Following that was one of the biggest weeks of the entire year: Sylvari Week. The wait had been long and the expectations high for the coming redesign, and the results were stunning. The redesign—in particular Kristen Perry’s post on their new artistic direction—garnered attention from all over. People’s fascination with the sylvari inspired many new voices in the community expressing their interest and enthusiasm for the game.
Also notable was the nonchalant description in Angel Leigh McCoy’s post of the sylvari’s dismissal of gender roles in relationships. Now more than ever, gamers and game makers need to show responsibility for where they fit and how they affect the social spaces of all gamers. This daring, subtle, and touching statement of inclusion was a moment worthy of the highest praise.
In gearing up for the coming demos at Gamescom and PAX Prime, ArenaNet offered substantial information on PvP and revealed one competitive map, The Battle of Khylo.
The month ended in an international whirlwind of conventions at Gamescom and PAX Prime. Featured in the demos were PvP, the charr starting area, the opportunity to play as high-level sylvari or asura, and the frightening Tequatl the Sunless.
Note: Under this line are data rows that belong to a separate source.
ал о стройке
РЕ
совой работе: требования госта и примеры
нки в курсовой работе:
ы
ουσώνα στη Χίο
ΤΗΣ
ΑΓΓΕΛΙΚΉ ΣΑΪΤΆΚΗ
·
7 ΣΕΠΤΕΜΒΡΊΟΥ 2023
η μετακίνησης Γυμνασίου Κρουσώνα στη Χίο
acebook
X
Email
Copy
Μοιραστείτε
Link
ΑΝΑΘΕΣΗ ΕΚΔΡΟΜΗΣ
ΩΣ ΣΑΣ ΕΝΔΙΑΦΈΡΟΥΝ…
in which disarming cuteness and menacing intelligence dare you to make a short joke
Asura Week was, as far as I’m concerned, a chance for Grubb, Soesbee, et al. to show off. It was a week of silliness, technobabble, subterfuge, and determinist ethics. Asura are the best. Don’t argue.
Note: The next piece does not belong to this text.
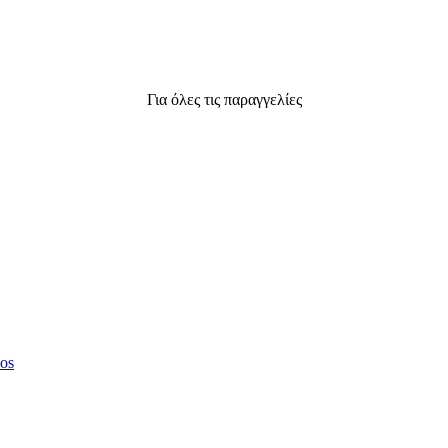
Για όλες τις παραγγελίες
in which we got Pre-Searing music stuck in our head again
Our old friends the grawl made an appearance, wrapping up the minor race features for the year. We learned how some things advance between the two games, and others, like the grawl, just develop.
in which everyone is going to look fantastic
November’s offering was an update on the conversation scenes. These posts explained some of the techy stuff that goes on during dialogue, which will be an important thing in the game. It’s where everything comes together: the story, the art, and your character and personal story.
in which mesmer
Purple. $%#&#. Butterflies.
A massive interview on Reddit gave fans plenty to mull over for the holiday break, including news that closed beta would be starting in December. Congratulations to ArenaNet for hitting this milestone! It was a thrilling end to an exciting year.